[Exercise objective] Transcribe exactly every line from the one with "Mask every instance" to the last line of the listing below, including both.

Top of Available data

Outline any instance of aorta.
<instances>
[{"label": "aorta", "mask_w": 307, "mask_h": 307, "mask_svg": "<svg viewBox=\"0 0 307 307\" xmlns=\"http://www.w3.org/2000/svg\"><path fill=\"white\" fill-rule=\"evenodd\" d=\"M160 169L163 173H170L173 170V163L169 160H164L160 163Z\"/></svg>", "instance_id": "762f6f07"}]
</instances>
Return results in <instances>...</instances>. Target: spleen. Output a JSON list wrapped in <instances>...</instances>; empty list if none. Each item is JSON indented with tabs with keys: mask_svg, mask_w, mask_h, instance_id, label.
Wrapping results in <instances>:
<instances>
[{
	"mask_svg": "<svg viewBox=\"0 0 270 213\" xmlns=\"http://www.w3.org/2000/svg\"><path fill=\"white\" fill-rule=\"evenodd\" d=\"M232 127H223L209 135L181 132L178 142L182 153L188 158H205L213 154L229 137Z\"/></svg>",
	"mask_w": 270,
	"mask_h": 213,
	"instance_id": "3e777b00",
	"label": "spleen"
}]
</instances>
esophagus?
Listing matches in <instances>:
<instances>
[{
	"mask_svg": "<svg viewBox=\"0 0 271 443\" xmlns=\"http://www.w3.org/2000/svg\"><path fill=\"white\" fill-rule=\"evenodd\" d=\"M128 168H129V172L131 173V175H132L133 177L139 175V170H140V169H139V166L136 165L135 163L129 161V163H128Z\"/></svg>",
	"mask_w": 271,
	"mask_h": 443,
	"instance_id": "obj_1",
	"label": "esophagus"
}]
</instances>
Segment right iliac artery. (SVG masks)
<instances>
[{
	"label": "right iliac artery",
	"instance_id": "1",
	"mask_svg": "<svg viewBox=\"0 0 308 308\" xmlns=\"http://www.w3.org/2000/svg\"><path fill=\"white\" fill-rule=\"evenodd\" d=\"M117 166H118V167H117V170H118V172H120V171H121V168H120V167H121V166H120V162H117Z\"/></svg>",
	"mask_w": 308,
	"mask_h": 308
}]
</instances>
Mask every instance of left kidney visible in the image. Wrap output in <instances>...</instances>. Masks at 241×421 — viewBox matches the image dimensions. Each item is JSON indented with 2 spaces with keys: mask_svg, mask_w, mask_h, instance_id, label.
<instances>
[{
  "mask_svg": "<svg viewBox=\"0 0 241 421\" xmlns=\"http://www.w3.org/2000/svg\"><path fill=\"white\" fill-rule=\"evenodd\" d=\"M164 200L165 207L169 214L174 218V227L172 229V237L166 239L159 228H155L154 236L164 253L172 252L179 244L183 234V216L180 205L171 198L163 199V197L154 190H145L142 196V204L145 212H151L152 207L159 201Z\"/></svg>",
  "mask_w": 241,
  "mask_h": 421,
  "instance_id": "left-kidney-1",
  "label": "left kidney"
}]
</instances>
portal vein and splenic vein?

Bottom of Available data

[Response to the exercise]
Mask every instance of left kidney visible in the image. Wrap output in <instances>...</instances>. Masks at 241×421 — viewBox matches the image dimensions. Each item is JSON indented with 2 spaces with keys: mask_svg, mask_w, mask_h, instance_id, label.
<instances>
[{
  "mask_svg": "<svg viewBox=\"0 0 241 421\" xmlns=\"http://www.w3.org/2000/svg\"><path fill=\"white\" fill-rule=\"evenodd\" d=\"M164 200L165 207L169 214L174 218V227L172 229V237L166 239L159 228H155L154 236L164 253L172 252L179 244L183 234V216L180 205L171 198L163 199V197L154 190H145L142 196V204L145 212H151L152 207L159 201Z\"/></svg>",
  "mask_w": 241,
  "mask_h": 421,
  "instance_id": "left-kidney-1",
  "label": "left kidney"
}]
</instances>
portal vein and splenic vein?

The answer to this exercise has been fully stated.